Assim Robin Wright, astro de House of Cards, usou grandes referências inglesas para descrever a série de TV – e seu relacionamento com o personagem de Kevin Spacey – em recente mesa-redonda com jornalistas. Essa comparação é tão antiga quanto a própria trajetória do seriado, que estreou como uma série de TV britânica adaptada posteriormente no canal Netflix. Spacey, que encenou como Ricardo III em 2011 e 2012, afirmou que o ponto central da série está totalmente relacionado com a peça de Shakespeare.
Molly Parker, que interpreta um parlamentear recém-eleito, na segunda temporada, disse na mesa-redonda: “sinto que o seriado tem um quê shakespeariano, é um tipo de Ricardo III – e refere-se, na temática a Macbeth”.
Isso parece, à primeira vista, risível. House of Cards foi indicado para Emmys e Globos de Ouro, mas compará-lo com a arte mais duradoura do cânone ocidental é um exagero — assim como comparar The Wire a um romance de Charles Dickens, o que também acontece com frequência.

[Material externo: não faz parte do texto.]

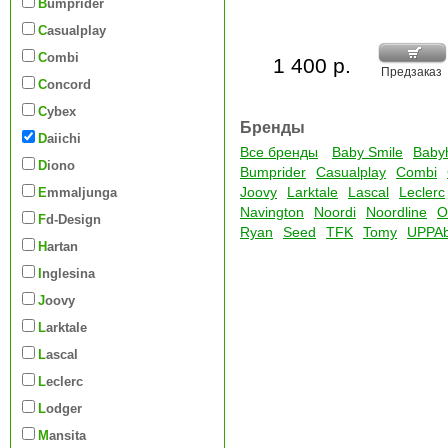
Bumprider
Casualplay
Combi
1 400 р.
Предзаказ
Concord
Cybex
Бренды
Daiichi
Все бренды
Baby Smile
Baby
Diono
Bumprider
Casualplay
Combi
Joovy
Larktale
Lascal
Leclerc
Emmaljunga
Navington
Noordi
Noordline
O
Fd-Design
Ryan
Seed
TFK
Tomy
UPPA
Hartan
Inglesina
Joovy
Larktale
Lascal
Leclerc
Lodger
Mansita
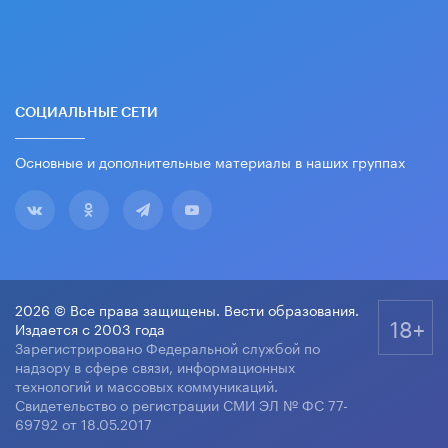
СОЦИАЛЬНЫЕ СЕТИ
Основные и дополнительные материалы в наших группах
2026 © Все права защищены. Вести образования.
18+
Издается с 2003 года
Зарегистрировано Федеральной службой по
надзору в сфере связи, информационных
технологий и массовых коммуникаций.
Свидетельство о регистрации СМИ ЭЛ № ФС 77-
69792 от 18.05.2017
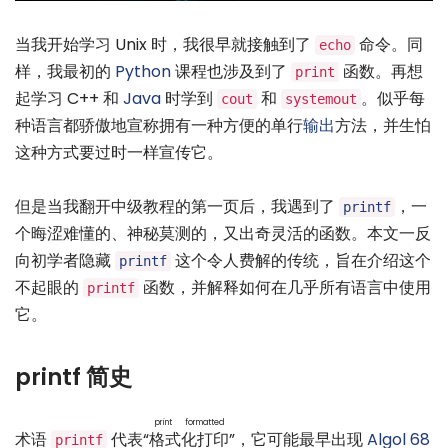
当我开始学习 Unix 时，我很早就接触到了
命令。同
echo
样，我最初的
Python
课程也涉及到了
函数。再想
print
起学习 C++ 和
Java
时学到
和
。似乎每
cout
systemout
种语言都骄傲地宣称拥有一种方便的单行
输出
方法，并生怕
这种方式要过时一样宣传它。
但是当我翻开中级教程的第一页后，我遇到了
，一
printf
个晦涩难懂的、神秘莫测的，又出奇灵活的函数。本文一反
向初学者隐藏
这个令人费解的传统，旨在介绍这个
printf
不起眼的
函数，并解释如何在几乎所有语言中使用
printf
它。
printf 简史
print formatted
术语
代表“
格式化打印
”，它可能最早出现
Algol 68
printf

House of Cards é de pequeno calibre, em certo sentido. Mostra-nos as maquinações políticas, mas ninguém percebe que a nação será significativamente diferente se tudo o que o pensamento de Frank Underwood maquina ocorrer. De certa forma, porque suas posições politicas parecem em grande parte destinadas a preservar seu poder. As negociações com o sindicato dos professores e as tramas com os governos estaduais aparecem como enredos menores, o que revela o efeito do poder sobre a alma mas não, exatamente, o que o poder pode realizar.
Mas isso não se encaixa, de certa forma, com o espirito do nosso tempo? De uns anos para cá, House of Cards parece uma encenação histórica sobre nossa época, prenunciando a completa desconexão entre os governos e os cidadãos. Suas fendas – o grau em que, numa série sobre política, os políticos são tão irreais – ilustra bem a baixíssima confiança nos governos. “Esse tipo de poder é muito transparente e muito shakespeariano, pois está relacionado a ganância”, disse Wright sobre o poder político. Na verdade, o seriado não descreve o efeito corrosivo do poder sobre uma nação, mas sobre uma única pessoa. Talvez, como Shakespeare, os roteiristas de House of Cards tenham capturado seu tempo de uma maneira em que as futuras gerações possam estudar.
E a alma corroída no centro do seriado, se não digna de Shakespeare, também não é um mero derivativo dele. Há algo em jogo que o escritor reconheceria. O personagem Frank Underwood é um arquétipo que não muda, mas vai se tornando mais complexo no decorrer do seriado, relevando novas faces ao público. Mas Ricardo III, um personagem maquiavélico, não é o único arquétipo na obra de Shakespeare. Portia, [a heroína de O Mercador de Veneza] é, no fundo, boa. Romeu é apaixonado e dramático. Hamlet, indeciso. Shakespeare foi um mestre das personalidades por ter sido o primeiro a pesquisá-las tão profundamente. Os tipos que ele usou parecem familiares quando comparamos a pureza manipuladora e a sede de poder de Frank Underwood, com o tipo bom e simples que ele aparenta ser.
No tempo de Shakespeare, seu trabalho era tão popular quanto o jogo mais sofisticados da época. House of Cards não esta inventando a concepção moderna da humanidade, como Shakespeare fez. Isso só pode ser feito uma vez. Nessa obra de arte popular, à qual flores ou tomates serão lançados, via Twitter, temos algumas verdades óbvias e elementares através de um enredo complexo, projetado para manter a audiência pelo maior tempo possível. A linguagem mudou, mas o método – tornar visível a realidade, por meio de personalidades especificas – nem tanto. CompararHouse of Cards com Shakespeare não é pretensioso. Na verdade, deveríamos comparar mais coisas com Shakespeare. Se a obra do escritor é tão grandiosa, deveríamos procurar suas digitais em todos os lugares, e nos alegrar quando entendemos por que um seriado da TV é tão envolvente, a ponto de sacrificarmos um longo final de semana para nos empanturrarmos dele.